Many people intend to invest or mean to start saving but never take the first step. Don’t let your goals end up in the graveyard of good intentions. This guide will help you start building your financial future one rand at a time.
Who Can Invest?
Anyone.
You don’t need a degree in finance to start investing — all you need is a goal and commitment. While there’s no secret formula to investing, it helps to understand basic financial concepts such as interest rates, return on investment, and the types of investment options available.
The more you learn, the more confident you become in making financial decisions.
How Much Money Do You Need to Start?
Whether it’s R100, R500, or R1,000 a month, what matters most is consistency. Investing isn’t just for the wealthy — it’s for anyone who wants to secure their financial future and achieve personal goals. Set aside a manageable principal amount. This can be as little as R10 each month deposited into your savings account. You can gradually increase this amount as you see fit.
The key is to start small and stay consistent.
Where to Start
Before you invest, define your goals.
Are they short-term (within 1–3 years) or long-term (5–10 years)?
Once you know what you’re working towards, you can choose the right investment option for your time frame and risk appetite. For example:
- Short-term goals might suit low-risk, liquid investments such as money market funds.
- Long-term goals can benefit from higher-risk, higher-reward options such as equities or property funds.
Create a detailed plan and time frame for your investments. Having a clear idea of what you wish to achieve and by when will keep you grounded and on track.
Understanding Different Asset Classes
When you invest, you’re essentially choosing an asset class — a category of investments with similar characteristics. Here are the main types:
1. Equities (Shares)
Equities are shares of companies listed on the Johannesburg Stock Exchange (JSE). They’re designed for long-term growth and come with higher risk and potential returns.
2. Fixed Income (Bonds)
These are debt investments that pay you regular interest. They’re moderate-risk options for investors seeking predictable income.
3. Cash
Cash investments include savings and money market funds — low-risk options ideal for short-term goals or emergency funds.
4. Listed Property
Investing in property funds gives you access to commercial and industrial real estate returns. These carry higher risk but offer both capital growth and income potential.
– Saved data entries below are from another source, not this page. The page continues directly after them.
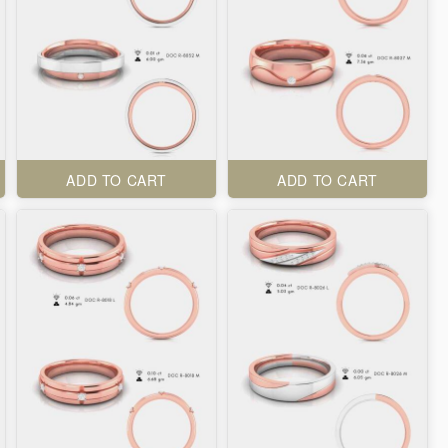
ADD TO CART
ADD TO CART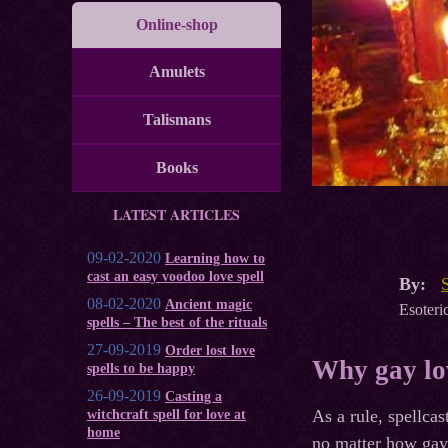
Online-shop
Amulets
Talismans
Books
LATEST ARTICLES
09-02-2020
Learning how to
cast an easy voodoo love spell
By:
08-02-2020
Ancient magic
Esoteric
spells – The best of the rituals
27-09-2019
Order lost love
Why gay lov
spells to be happy
26-09-2019
Casting a
As a rule, spellcas
witchcraft spell for love at
home
no matter how gay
Having a diversified investment portfolio — with exposure to different asset classes — helps you manage risk. That way, if one part of the market dips, your other investments can help balance things out.
Common Mistakes to Avoid
Even seasoned investors make mistakes. Here are some pitfalls to watch out for:
- Investing long-term funds in short-term products — match your investment horizon to your goals.
- Not researching interest rates or fees — these can eat into your returns.
- Being impatient — wealth building takes time. The longer your money stays invested, the higher your potential return.
Remember: patience is a powerful investment tool.
Keep Learning
The most successful investors are lifelong learners. Markets change, products evolve, and your goals may shift too. Start where you are, with what you have. The earlier you begin, the longer your money has to grow — and that’s the real secret to financial freedom.
Bottom Line
You don’t need a lot of money or advanced knowledge to begin investing. You just need the courage to start — and the discipline to keep going.